If in doubt the thing to do is tell your accountant that you're unsure of your tax residency. If he looks at you like a three headed alien you need somebody new. If he waves it off you might need somebody new.

Then get it in writing so you've got somebody to take responsibility

BTW it's not EU law. All the OECD countries have tax treaties. Some of the Spanish treaties predate Spain entering the EU. IIRC the third section (might be fourth) of all treaties deals with tax residence. 

The treaty then provides some special treatment for some types of income. This can distort things in a different direction.


----------



## NickZ (Jun 26, 2009)

Stravinsky said:


> Well, to be honest people are told so many times that if they live in Spain they pay taxes in Spain.

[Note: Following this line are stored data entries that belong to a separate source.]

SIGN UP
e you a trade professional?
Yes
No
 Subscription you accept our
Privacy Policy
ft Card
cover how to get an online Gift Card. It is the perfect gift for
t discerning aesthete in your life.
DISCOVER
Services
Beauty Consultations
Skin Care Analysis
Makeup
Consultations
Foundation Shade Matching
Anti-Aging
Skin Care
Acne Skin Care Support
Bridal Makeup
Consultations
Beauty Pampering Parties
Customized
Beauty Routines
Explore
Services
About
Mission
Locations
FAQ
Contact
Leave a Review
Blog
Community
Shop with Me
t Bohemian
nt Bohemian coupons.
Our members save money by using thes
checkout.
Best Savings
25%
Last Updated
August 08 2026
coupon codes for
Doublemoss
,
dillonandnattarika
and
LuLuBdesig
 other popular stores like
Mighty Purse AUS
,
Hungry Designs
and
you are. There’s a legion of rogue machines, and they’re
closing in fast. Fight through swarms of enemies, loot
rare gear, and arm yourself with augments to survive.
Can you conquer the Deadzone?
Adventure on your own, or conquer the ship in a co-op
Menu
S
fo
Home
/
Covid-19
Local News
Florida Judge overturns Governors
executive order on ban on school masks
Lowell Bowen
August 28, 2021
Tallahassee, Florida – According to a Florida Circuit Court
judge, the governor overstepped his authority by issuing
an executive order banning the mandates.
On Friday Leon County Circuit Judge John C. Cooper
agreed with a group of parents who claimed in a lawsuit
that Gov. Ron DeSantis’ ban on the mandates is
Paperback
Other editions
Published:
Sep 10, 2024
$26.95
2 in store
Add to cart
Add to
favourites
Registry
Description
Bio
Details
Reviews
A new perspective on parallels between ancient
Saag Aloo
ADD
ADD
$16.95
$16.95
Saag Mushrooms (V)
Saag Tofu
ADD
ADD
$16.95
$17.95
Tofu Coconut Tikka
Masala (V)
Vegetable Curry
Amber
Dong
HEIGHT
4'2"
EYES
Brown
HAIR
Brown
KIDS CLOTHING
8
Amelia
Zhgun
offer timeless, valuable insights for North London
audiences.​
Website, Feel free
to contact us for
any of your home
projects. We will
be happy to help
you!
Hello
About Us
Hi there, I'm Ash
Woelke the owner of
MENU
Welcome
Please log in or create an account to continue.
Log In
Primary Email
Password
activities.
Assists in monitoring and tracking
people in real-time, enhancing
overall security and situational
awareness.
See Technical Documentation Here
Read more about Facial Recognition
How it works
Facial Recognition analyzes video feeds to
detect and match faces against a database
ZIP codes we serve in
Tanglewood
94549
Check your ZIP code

Even if they just own property. The imputed income creates a liability.


----------



## xabiaxica (Jun 23, 2009)

NickZ said:


> Even if they just own property. The imputed income creates a liability.


yes, non-resident tax liability on the property


----------



## Stravinsky (Aug 12, 2007)

NickZ said:


> Even if they just own property. The imputed income creates a liability.


Yes, the point though is that I have been telling people to put in zero tax returns for years ..... some people just dont have enough income, or maybe have a govt pension taxed in the UK. Just doing this, for €50 a year, gives you a lot of credibility in the respective tax systems. You're in the system, band it can help you in the future, as people are now beginning to discover


----------